** Problem description **
Produce a word-for-word copy of the line that contains "Mask each instance" and each line after it through the end of the material, omitting pictures and all other lines.

Supplied information: Begin

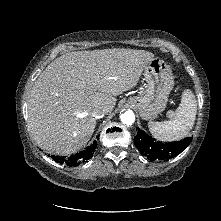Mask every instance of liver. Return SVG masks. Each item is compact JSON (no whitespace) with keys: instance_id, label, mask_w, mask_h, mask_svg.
<instances>
[{"instance_id":"6515ba94","label":"liver","mask_w":221,"mask_h":221,"mask_svg":"<svg viewBox=\"0 0 221 221\" xmlns=\"http://www.w3.org/2000/svg\"><path fill=\"white\" fill-rule=\"evenodd\" d=\"M153 53L104 49L66 53L51 62L35 81L28 98V128L50 154L70 155L90 140L95 107L109 114L116 96L134 88Z\"/></svg>"}]
</instances>
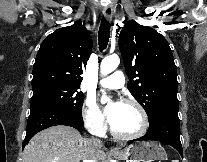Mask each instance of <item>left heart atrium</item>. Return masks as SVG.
I'll use <instances>...</instances> for the list:
<instances>
[{"label":"left heart atrium","mask_w":207,"mask_h":162,"mask_svg":"<svg viewBox=\"0 0 207 162\" xmlns=\"http://www.w3.org/2000/svg\"><path fill=\"white\" fill-rule=\"evenodd\" d=\"M106 116H107L108 121L111 123L113 116H114V112L111 108H108L106 110Z\"/></svg>","instance_id":"left-heart-atrium-1"}]
</instances>
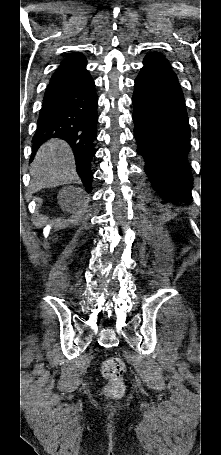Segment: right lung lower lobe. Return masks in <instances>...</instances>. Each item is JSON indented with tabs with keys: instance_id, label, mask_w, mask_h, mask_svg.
<instances>
[{
	"instance_id": "obj_1",
	"label": "right lung lower lobe",
	"mask_w": 221,
	"mask_h": 455,
	"mask_svg": "<svg viewBox=\"0 0 221 455\" xmlns=\"http://www.w3.org/2000/svg\"><path fill=\"white\" fill-rule=\"evenodd\" d=\"M83 54H71L61 62L45 92L33 143L37 149L50 138L65 140L72 148L76 170L86 190L91 191V160L97 136L98 97Z\"/></svg>"
}]
</instances>
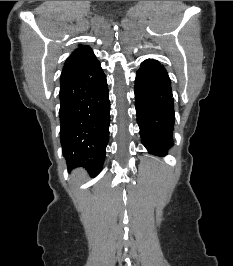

Supplied information: End

** Your solution **
Mask each instance of <item>left heart atrium</item>. Return masks as SVG.
I'll use <instances>...</instances> for the list:
<instances>
[{"label":"left heart atrium","mask_w":207,"mask_h":162,"mask_svg":"<svg viewBox=\"0 0 207 162\" xmlns=\"http://www.w3.org/2000/svg\"><path fill=\"white\" fill-rule=\"evenodd\" d=\"M106 116H107L108 121L111 123L113 116H114V112L111 108H108L106 110Z\"/></svg>","instance_id":"left-heart-atrium-1"}]
</instances>
Segment: right lung lower lobe. Return masks in <instances>...</instances>. Each item is JSON indented with tabs with keys: instance_id, label, mask_w, mask_h, mask_svg.
<instances>
[{
	"instance_id": "obj_1",
	"label": "right lung lower lobe",
	"mask_w": 221,
	"mask_h": 455,
	"mask_svg": "<svg viewBox=\"0 0 221 455\" xmlns=\"http://www.w3.org/2000/svg\"><path fill=\"white\" fill-rule=\"evenodd\" d=\"M83 54H71L61 62L45 92L33 143L37 149L50 138L65 140L72 148L76 170L86 190L91 191V160L97 136L98 97Z\"/></svg>"
}]
</instances>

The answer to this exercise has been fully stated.